Robes Seules    en andere gedichten

 

 

Sonnet vrij vertaald voor Slauerhoff

 

Robes seules

 

Na ’t reven van de zeilen,

even vond ik rust bij een vrouw.

Haastig zocht ik weer een prauw,

hongerend naar ziedende zeemijlen.

 

Haar ziel nam ik mee als bonnet;

slechts in mijn gedichten mag ze wonen.

Haar onderdak duurt slechts een sonnet,

wellicht voor ’s lezers rode konen.

 

Nu is zij nog een kledingstuk of twee,

wapperend tussen eb en vloed,

wat lappen op de seizoenen.

 

Haar verlaten blik staart naar de galjoenen.
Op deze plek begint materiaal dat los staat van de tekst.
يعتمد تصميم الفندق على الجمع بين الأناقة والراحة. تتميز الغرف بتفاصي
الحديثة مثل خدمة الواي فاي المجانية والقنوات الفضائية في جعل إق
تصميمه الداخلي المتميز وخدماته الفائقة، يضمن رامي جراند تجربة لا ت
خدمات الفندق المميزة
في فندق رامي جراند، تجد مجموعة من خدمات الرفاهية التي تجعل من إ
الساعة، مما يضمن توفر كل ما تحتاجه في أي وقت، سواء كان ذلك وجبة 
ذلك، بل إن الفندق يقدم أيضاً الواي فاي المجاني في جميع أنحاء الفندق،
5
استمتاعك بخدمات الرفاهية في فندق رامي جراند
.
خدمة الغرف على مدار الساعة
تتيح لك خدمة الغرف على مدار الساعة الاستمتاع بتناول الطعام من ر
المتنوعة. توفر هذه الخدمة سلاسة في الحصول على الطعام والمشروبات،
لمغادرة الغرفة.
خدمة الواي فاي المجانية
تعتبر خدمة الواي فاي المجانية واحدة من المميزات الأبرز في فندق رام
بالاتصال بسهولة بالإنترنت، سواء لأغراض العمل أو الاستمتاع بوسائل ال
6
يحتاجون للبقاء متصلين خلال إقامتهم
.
Een enkele lezer die vermoedt,

zij is een beeld voor de dichter in holle zee.

 

 

Geurige bloemen op het water

 

De gezangen van mijn oorsprong

zijn ver weg

en geven mij als schaduw

op het water

bloemen van de tijd,

die nu mijn woning is.

 

 

Geuren als bellen

klinken uit de waterflora op,

rinkelende vlinders fladderen

ertussen.

 

Aan de kant sta ik te stuntelen

met een vangnetje.

 

 

Yad Vashem

 

Boven mij staat de bijbelse zon

strak gespannen.

Ik wandel schuchter

 in de laan der ontslapenen

en bereik het uitspansel der verschrikkingen.

 

Boven  de heilige restjes as

schreeuwen kris kras

onafgebroken

hun miljoenen  stemmen

vanwege de eeuwige afstemming

die diep in hun ziel gesneden is.

 

Zoals verblinde vogels wanhopig

boven het klankbord van een  pianoforte

de kleuren der tederheid terug zoeken

van het vertrouwde lied van tijden.

 

Eeuwenlang zal de echo pijn blijven doen

in de oren der rechtschapenen,

tot al hun   zielen duizendvoudiger zullen

blinken op het fluweel van de tijdloze kosmos.

 

Stil huilend loop ik richting toeristenbus.

 

 

Na de winter

 

De zon streelt zo zacht

met zijn eerste warmte

dat ik nauwelijks durf te lopen,

bang dat het weer gaat vriezen.

 

Ik waag me voetje voor voetje

in het park

en dan ineens strijkt Je eerste woordje

naast me neer.

Van heel ver is het gekomen.,

Ik had Je nauwelijks meer verwacht

na die honderden jaren.

 

Ja, even zag ik een fractie van Je blik

in de ogen van het meisje bij de tempel;

een seconde mocht ik kijken

in een stukje van Je eeuwigheid.

Daarna was ik weer ingevroren

in de vrieskist van dit bestaan.

 

Je Woord streelt mij zo zacht

met  Je eerste warmte,

dat ik amper durf te ontdooien

bang dat Je weer weg blijft.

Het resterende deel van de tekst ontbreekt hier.